● Directions for this task: Return all lines from the listing below that include the word "volet".

※

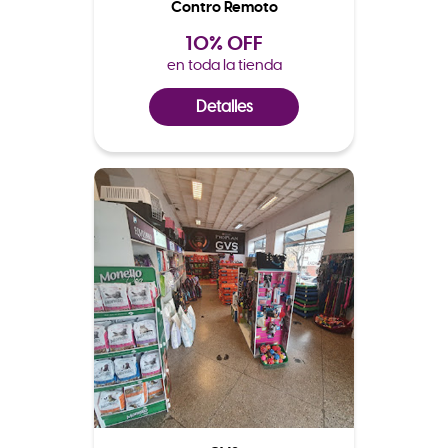
Contro Remoto
10% OFF
en toda la tienda
Detalles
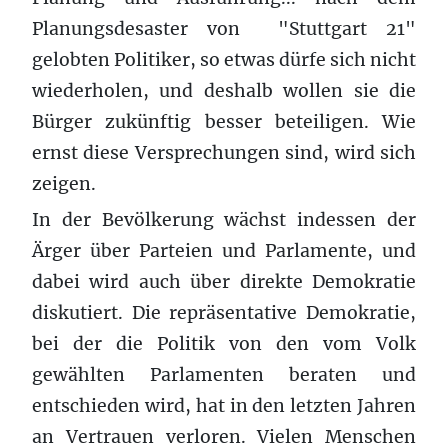
Planungsdesaster von "Stuttgart 21"
gelobten Politiker, so etwas dürfe sich nicht
wiederholen, und deshalb wollen sie die
Bürger zukünftig besser beteiligen. Wie
ernst diese Versprechungen sind, wird sich
zeigen.
In der Bevölkerung wächst indessen der
Ärger über Parteien und Parlamente, und
dabei wird auch über direkte Demokratie
diskutiert. Die repräsentative Demokratie,
bei der die Politik von den vom Volk
gewählten Parlamenten beraten und
entschieden wird, hat in den letzten Jahren
an Vertrauen verloren. Vielen Menschen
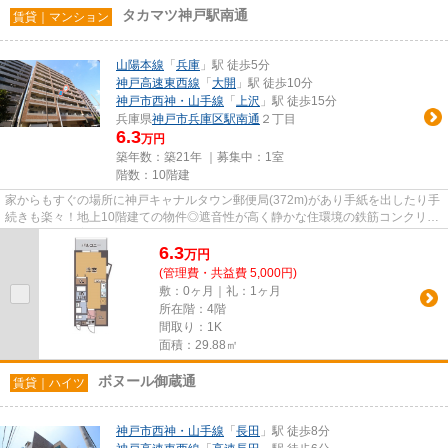
タカマツ神戸駅南通
賃貸｜マンション
山陽本線
「
兵庫
」駅 徒歩5分
神戸高速東西線
「
大開
」駅 徒歩10分
神戸市西神・山手線
「
上沢
」駅 徒歩15分
兵庫県
神戸市兵庫区
駅南通
２丁目
6.3
万円
築年数：築21年 ｜募集中：
1室
階数：10階建
家からもすぐの場所に神戸キャナルタウン郵便局(372m)があり手紙を出したり手
続きも楽々！地上10階建ての物件◎遮音性が高く静かな住環境の鉄筋コンクリー
ト(RC)構造◎普段使っているク...
6.3
万
円
(管理費・共益費 5,000円)
敷：0ヶ月｜礼：1ヶ月
所在階：4階
間取り：1K
面積：29.88㎡
ボヌール御蔵通
賃貸｜ハイツ
神戸市西神・山手線
「
長田
」駅 徒歩8分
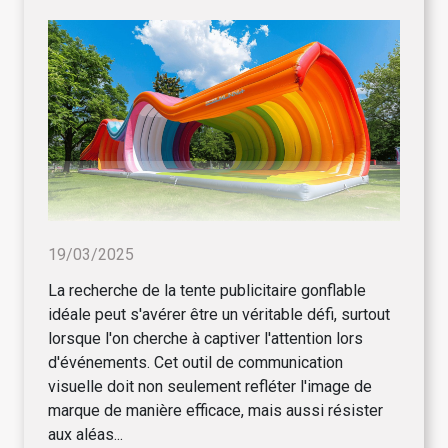
19/03/2025
La recherche de la tente publicitaire gonflable
idéale peut s'avérer être un véritable défi, surtout
lorsque l'on cherche à captiver l'attention lors
d'événements. Cet outil de communication
visuelle doit non seulement refléter l'image de
marque de manière efficace, mais aussi résister
aux aléas...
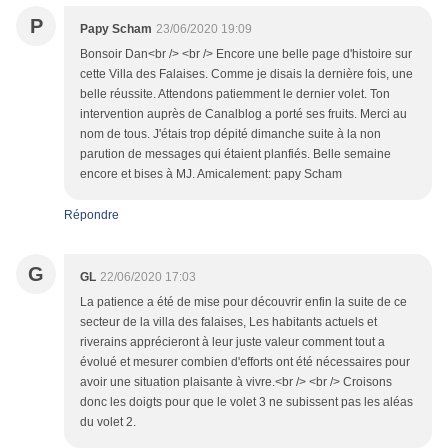
P
Papy Scham
23/06/2020 19:09
Bonsoir Dan<br /> <br /> Encore une belle page d'histoire sur
cette Villa des Falaises. Comme je disais la dernière fois, une
belle réussite. Attendons patiemment le dernier volet. Ton
intervention auprès de Canalblog a porté ses fruits. Merci au
nom de tous. J'étais trop dépité dimanche suite à la non
parution de messages qui étaient planfiés. Belle semaine
encore et bises à MJ. Amicalement: papy Scham
Répondre
G
GL
22/06/2020 17:03
La patience a été de mise pour découvrir enfin la suite de ce
secteur de la villa des falaises, Les habitants actuels et
riverains apprécieront à leur juste valeur comment tout a
évolué et mesurer combien d'efforts ont été nécessaires pour
avoir une situation plaisante à vivre.<br /> <br /> Croisons
donc les doigts pour que le volet 3 ne subissent pas les aléas
du volet 2.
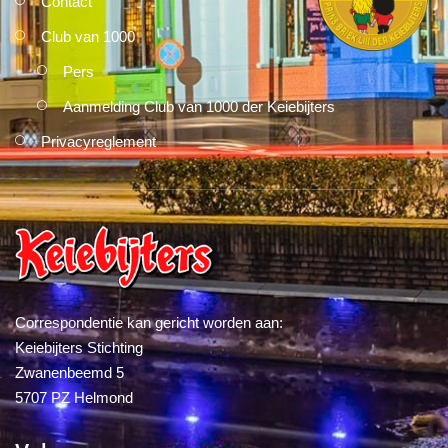
Contact
Club van 1000
Pers
Aanmelding Club van 1000 der Keiebijters
Privacyreglement
Correspondentie kan gericht worden aan:
Keiebijters Stichting
Zwanenbeemd 5
5707 PZ Helmond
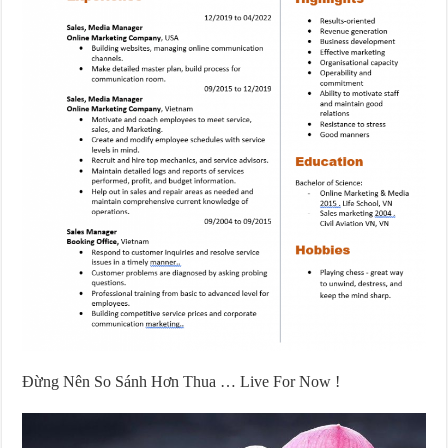
Đừng Nên So Sánh Hơn Thua … Live For Now !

※

● Solution to this problem:
belle réussite. Attendons patiemment le dernier volet. Ton
donc les doigts pour que le volet 3 ne subissent pas les aléas
du volet 2.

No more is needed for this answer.